I really like ESM because I like where it's trying to steer the community of browser application builders. I think front-end builds are terrible on many levels, not the least of which is the obfuscation of code that undermines one of the best features of the web's software distribution, which is its openness. And another major benefit of webapps is that none of the front-end languages require a build step! This makes iteration very fast; if you can make do without the the safety net of a compiler, you can enjoy the speed of not using the bundler.

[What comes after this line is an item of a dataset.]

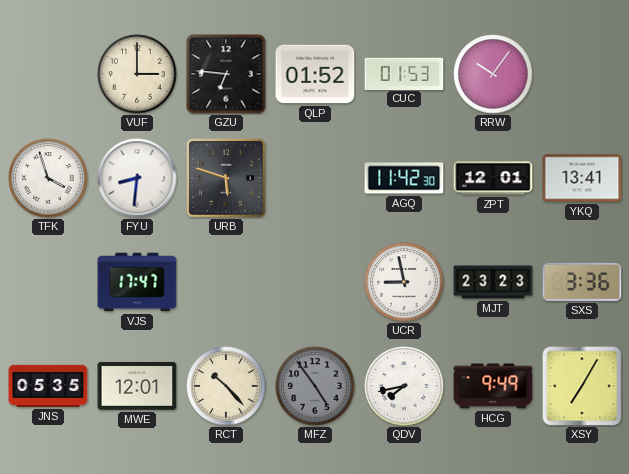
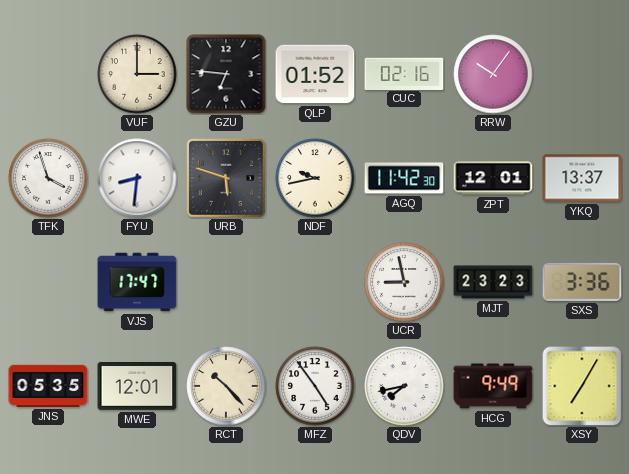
CUC: 01:53 -> 02:16
NDF: none -> 9:43
YKQ: 13:41 -> 13:37
MFZ dial: grey -> white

I think the basic problem with that comparison is that people use bundlers with CSS all the the time for exactly the same basic-physics-of-round-trips reasons. It's common for `import()` in CSS to end up exactly what it usually in frontend JS, a dev organization tool rather than something actually exposed to the browser.
It's a fundamental technical constraint of any tool-less setup. At some point you need to traverse the dependency tree by parsing modules and following imports, and your choice is to do that either:

1) on the client, across the network, one roundtrip for every level of depth, or 2) in a build environment, directly on the filesystem

Option 2 means you need some kind of build tool to make it work, and by that point it doesn't really matter anymore whether the tool just traverses the dependencies and makes a list of filenames, or also concatenates their contents into a bundle.

And that is why the fundamental premise of ESM cannot work; there are no technical options besides those two. If you want to avoid network roundtrips, you must have build tooling. No way around it.